[Saved entries]

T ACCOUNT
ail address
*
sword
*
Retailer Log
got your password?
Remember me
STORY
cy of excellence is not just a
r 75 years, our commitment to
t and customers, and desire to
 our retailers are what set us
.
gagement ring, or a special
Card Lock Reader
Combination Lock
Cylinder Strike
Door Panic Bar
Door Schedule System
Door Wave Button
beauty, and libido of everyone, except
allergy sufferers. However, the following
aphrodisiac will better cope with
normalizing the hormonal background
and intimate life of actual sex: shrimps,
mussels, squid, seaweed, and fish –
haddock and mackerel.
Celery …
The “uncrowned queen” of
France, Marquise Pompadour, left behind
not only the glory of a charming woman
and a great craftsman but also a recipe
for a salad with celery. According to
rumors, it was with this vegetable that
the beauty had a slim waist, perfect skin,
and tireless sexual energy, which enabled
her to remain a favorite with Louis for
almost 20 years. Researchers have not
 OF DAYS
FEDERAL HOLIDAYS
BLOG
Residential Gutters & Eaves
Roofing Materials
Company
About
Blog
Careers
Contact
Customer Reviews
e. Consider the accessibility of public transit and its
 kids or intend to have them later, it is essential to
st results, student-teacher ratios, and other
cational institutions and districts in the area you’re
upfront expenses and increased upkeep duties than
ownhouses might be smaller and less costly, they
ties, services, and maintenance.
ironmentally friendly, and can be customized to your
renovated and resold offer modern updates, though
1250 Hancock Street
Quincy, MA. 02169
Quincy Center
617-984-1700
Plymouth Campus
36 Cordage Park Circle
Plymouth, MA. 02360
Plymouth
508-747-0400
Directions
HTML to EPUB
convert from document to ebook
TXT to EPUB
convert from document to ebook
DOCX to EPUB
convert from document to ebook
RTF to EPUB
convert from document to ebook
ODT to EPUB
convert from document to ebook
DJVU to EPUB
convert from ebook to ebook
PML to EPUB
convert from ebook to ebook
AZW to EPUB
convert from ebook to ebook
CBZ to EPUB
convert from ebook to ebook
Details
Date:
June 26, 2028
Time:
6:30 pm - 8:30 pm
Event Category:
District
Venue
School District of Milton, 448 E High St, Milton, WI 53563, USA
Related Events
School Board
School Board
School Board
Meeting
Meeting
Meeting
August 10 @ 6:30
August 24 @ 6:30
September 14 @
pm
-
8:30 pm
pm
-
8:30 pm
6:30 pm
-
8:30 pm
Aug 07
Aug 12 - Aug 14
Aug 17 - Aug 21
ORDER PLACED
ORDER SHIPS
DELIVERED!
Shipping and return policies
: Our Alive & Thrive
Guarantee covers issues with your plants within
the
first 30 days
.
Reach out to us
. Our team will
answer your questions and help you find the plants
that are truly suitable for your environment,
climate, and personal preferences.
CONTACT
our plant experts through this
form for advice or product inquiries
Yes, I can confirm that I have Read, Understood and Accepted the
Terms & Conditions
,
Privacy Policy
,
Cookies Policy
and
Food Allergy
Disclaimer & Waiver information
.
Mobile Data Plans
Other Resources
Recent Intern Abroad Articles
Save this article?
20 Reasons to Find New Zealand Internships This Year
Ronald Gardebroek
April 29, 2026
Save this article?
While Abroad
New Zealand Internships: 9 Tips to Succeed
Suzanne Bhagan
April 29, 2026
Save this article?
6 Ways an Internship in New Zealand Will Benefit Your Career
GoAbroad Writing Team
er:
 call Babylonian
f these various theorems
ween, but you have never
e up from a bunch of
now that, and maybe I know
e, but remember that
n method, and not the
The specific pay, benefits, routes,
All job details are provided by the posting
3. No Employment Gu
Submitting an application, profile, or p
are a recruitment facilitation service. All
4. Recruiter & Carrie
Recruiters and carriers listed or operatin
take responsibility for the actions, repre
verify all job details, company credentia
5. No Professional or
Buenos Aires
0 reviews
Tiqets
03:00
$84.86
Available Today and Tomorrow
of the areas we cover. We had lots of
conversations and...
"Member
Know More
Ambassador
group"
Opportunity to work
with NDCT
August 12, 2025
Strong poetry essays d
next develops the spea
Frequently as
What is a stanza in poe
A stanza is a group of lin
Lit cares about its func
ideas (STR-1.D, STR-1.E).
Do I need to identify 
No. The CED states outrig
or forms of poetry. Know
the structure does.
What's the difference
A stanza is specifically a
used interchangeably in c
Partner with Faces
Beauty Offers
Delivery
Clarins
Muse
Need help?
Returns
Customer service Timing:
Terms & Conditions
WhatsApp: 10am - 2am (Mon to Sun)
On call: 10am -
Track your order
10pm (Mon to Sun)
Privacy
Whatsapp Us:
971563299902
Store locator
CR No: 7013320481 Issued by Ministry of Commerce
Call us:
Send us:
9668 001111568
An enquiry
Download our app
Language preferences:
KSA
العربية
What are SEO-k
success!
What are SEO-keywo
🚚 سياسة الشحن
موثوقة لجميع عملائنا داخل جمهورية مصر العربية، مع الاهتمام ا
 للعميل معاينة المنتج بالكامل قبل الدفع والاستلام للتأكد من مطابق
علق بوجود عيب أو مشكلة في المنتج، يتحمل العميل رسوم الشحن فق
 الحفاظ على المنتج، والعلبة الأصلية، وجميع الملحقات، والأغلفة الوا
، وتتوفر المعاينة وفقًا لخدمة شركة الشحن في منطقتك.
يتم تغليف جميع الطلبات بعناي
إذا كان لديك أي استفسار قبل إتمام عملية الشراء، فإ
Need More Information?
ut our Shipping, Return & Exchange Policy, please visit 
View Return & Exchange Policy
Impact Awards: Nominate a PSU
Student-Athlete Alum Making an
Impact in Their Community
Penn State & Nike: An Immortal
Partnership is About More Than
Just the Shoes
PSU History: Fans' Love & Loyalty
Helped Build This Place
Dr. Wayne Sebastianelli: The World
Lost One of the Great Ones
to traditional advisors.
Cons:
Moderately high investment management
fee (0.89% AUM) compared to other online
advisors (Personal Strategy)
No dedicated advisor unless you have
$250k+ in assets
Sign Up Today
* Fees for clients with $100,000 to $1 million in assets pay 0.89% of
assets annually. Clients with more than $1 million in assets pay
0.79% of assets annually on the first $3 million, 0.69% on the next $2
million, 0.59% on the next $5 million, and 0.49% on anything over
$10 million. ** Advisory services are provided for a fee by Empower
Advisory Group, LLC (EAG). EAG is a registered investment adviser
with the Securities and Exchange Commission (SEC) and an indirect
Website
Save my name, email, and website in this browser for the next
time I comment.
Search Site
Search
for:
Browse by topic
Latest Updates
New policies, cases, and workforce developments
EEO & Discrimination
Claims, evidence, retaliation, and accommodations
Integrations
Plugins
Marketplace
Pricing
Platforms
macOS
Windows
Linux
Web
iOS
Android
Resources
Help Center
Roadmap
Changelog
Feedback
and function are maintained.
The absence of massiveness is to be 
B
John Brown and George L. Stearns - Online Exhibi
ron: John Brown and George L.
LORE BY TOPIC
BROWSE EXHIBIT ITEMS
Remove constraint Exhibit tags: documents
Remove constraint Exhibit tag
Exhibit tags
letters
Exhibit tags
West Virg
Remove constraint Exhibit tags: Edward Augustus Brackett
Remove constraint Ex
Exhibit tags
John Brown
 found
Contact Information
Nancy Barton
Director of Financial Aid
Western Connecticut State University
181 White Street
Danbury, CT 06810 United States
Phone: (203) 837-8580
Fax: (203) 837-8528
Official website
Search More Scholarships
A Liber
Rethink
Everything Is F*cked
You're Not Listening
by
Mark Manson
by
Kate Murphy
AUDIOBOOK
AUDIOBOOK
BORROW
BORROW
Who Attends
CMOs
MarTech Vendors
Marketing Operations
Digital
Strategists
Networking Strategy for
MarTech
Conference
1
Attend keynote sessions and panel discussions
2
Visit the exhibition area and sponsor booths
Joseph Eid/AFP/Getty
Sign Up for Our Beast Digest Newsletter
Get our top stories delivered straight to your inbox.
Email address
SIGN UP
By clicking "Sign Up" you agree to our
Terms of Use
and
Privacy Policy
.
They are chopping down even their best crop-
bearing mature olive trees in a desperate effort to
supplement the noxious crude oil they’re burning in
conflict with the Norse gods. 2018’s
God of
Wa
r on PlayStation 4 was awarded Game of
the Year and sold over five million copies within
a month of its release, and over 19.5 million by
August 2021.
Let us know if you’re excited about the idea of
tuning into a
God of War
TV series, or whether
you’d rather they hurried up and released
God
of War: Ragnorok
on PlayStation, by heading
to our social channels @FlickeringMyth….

Work to complete: If a line in the records above holds the string "Brown", copy it.

Exercise answer:
John Brown and George L. Stearns - Online Exhibi
ron: John Brown and George L.
John Brown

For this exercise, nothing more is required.